Question

i need to express x/1-x as a power series

Answer 1

1 sec

Answer 2

ok

Answer 3

sorry bout that mate

Answer 4

?

Answer 5

so the series is \[\sum_{0}^{\infty} x / (1-x)\]

Answer 6

yeah

Answer 7

im sorry that is completely wrong.

1/(1-x) = \[\sum_{0}^{\infty} x^n\] im sorry that is completely wrong

Answer 8

where you are sending 0 --> infinity

Answer 9

what a series does is it models something else by using and infinite amount of terms. that is why you can equate what i stated above

Answer 10

and you sum allll of those terms

Answer 11

1/(1-x) is defined by
\[\sum_{n \rightarrow0}^{\infty}x^n\] = \[1 + x^2 + x^3 + x^4 + x^5 + ... + x^n\]

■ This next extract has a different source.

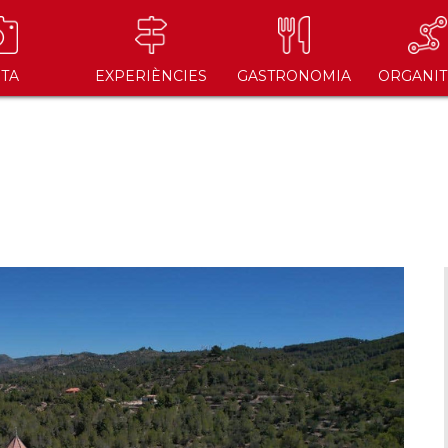
ITA
EXPERIÈNCIES
GASTRONOMIA
ORGANIT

but this is not your equation.

Answer 12

right? you can find that series in any caluculus text book

Answer 13

that series has to be memorized

Answer 14

ya

Answer 15

so to get to your equation you must multiply everyyy term by x because

x * 1/(1-x) = \[x *\sum_{n=0}^{\infty} x^n\]

Answer 16

ok

Answer 17

multiplying by x your exponents are n and 1. when multiplying like bases you add exponents you get n + 1 so. \[x/(1-x) = \sum_{n=0}^{\infty} x^{n+1}\] = \[x + x^2 + x^3 + x^4 + x^5 + .... + x^{n+1}\]

Answer 18

cool right?

Answer 19

ok can i ask you one more question

Answer 20

yeah

Answer 21

so to find the interval of convergence how would i go about that

Answer 22

okay

Answer 23

have you learned the nth root test? or ratio test?

Answer 24

yeah

Answer 25

so you can take the ratio test. of the series. which states you must take the absolute value of the An+1 and divide by An you should get

| x^[ (n+1) +1 ] / x^(n+1) | = | x^(n+2) / x^(n+1) |

Answer 26

can you simplify that? dont froget the ABS and show me what you get

Answer 27

Is that just X^N?

Answer 28

|x^N|

Answer 29

you can look at it as multiples in the numerator and denominator

Answer 30

you have x^(n+2) = x^n * x * x

right? its all just boring exponent work

Answer 31

you get that?

Answer 32

in the numerator

Answer 33

yeah

Answer 34

you get that?

Answer 35

So is it just X^N+1?

Answer 36

dont forget you have a multiple of x^n in the denominator so they cancel each other

x^(n+2) / x^(n+1) = { x^n * x * x } / { x^n * x }

Answer 37

So just X then?

Answer 38

yeah. real quick work it out on a piece of paper while i type up the next part

Answer 39

ok

Answer 40

the ratio test states Xn+1 / Xn < \[\left| x_{n+1}/x _{n} \right|< \rho =1\]

Xn+1 / Xn = x

Answer 41

you can plug solve for x in the inequality

| x | < p = 1

| x | < 1

-1 > x > 1

Answer 42

so that is the IOC

Answer 43

ah ok got it

Answer 44

you can test the end points now

An = X^(n+1)

Answer 45

so to check for the end points you just plug into x

Answer 46

yeah

Answer 47

perfect

Answer 48

and for 1 it diverges because it doesnt converge
and -1 it diverges also right

Answer 49

but into the series. its kind of something a little technical

x^n doesnt equal series x^n

Answer 50

yeah because it is a divergent geometric series where r must be <1

r^n

Answer 51

or acutally its |r| < 1 to converge and your r's are -1 and 1. any x that is a fraction, for this series, would converge.

Answer 52

alright got it

Answer 53

the ratio test is just difficult with the exponents

Answer 54

ok thanks